Construct a singly linked list by allocating one node per value and chaining next references. Establishes the node + head + tail model used by every later linked-list lesson.

Algorithm

Canonical input {10, 20, 30, 40} builds the chain head -> 10 -> 20 -> 30 -> 40 -> null with one node appended per step.

Basic Implementation

basic.lua
local values = {10, 20, 30, 40}
local nodes = {}
local head = -1
local tail = -1
local i = 1
while i <= #values do
	local idx = #nodes + 1
	nodes[idx] = {value = values[i], next_idx = -1}
	if head == -1 then
		head = idx
	else
		nodes[tail].next_idx = idx
	end
	tail = idx
	i = i + 1
end
local cur = head
while cur ~= -1 do
	io.write(tostring(nodes[cur].value) .. " -> ")
	cur = nodes[cur].next_idx
end
io.write("null\n")

Complexity

  • Time: O(n) with a tail pointer
  • Space: O(n) for the chain

Implementation notes

  • Lua: a tiny table node {value = ..., next_idx = ...} stored in a plain integer-keyed nodes arena.
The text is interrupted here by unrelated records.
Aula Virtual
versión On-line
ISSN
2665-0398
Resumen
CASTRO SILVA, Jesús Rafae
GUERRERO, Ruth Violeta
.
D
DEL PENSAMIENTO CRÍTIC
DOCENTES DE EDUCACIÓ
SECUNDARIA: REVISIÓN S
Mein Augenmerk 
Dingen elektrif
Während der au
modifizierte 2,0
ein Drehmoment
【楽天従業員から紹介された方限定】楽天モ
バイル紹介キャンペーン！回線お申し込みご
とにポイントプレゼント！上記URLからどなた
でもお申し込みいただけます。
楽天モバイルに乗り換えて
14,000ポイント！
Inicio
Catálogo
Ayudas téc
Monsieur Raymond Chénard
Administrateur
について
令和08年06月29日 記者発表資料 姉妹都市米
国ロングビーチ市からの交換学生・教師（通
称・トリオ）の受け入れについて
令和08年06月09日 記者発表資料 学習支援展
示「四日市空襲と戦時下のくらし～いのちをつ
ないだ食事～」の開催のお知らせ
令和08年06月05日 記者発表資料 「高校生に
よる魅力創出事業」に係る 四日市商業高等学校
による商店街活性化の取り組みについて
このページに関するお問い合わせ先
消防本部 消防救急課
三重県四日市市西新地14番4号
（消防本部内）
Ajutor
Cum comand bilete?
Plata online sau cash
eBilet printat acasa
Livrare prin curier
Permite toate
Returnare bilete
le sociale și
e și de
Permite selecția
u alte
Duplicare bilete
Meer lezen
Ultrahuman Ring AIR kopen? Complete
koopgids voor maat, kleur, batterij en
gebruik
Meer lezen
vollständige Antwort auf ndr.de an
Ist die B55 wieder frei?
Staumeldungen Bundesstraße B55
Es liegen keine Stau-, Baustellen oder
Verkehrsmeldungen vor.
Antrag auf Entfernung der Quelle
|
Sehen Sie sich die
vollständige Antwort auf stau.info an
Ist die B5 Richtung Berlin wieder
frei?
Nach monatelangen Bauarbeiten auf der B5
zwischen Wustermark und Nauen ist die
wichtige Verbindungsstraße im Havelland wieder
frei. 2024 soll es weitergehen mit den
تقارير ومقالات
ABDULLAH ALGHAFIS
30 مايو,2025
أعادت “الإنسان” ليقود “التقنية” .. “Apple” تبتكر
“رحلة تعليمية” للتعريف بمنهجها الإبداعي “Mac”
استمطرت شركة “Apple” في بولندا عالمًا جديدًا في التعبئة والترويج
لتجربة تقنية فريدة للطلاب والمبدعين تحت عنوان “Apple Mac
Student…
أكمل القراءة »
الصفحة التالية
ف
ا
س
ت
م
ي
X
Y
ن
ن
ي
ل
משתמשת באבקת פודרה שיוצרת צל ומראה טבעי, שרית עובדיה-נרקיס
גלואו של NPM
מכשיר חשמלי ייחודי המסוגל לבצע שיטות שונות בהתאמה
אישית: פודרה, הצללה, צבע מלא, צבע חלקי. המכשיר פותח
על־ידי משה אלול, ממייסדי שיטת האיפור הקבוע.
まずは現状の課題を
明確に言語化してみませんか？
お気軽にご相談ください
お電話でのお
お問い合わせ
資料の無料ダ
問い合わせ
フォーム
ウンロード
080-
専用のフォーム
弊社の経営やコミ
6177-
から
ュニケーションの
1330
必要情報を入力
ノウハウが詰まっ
The integer next_idx field with -1 as the sentinel is the explicit "end-of-list" marker and lets the head / tail pointers update the chain without leaning on metatables or a recursive table reference graph.
  • The replay never shows runtime references; nodes are labelled node(<value>) and the chain view is rendered as 10 -> 20 -> ... -> null.
  • The arena is collected by Lua's GC at scope exit, so the build step stays focused on wiring without an explicit free walk.
node chain Each node carries a `value` and a `next_idx` index into the node arena (`-1` is the end-of-list sentinel).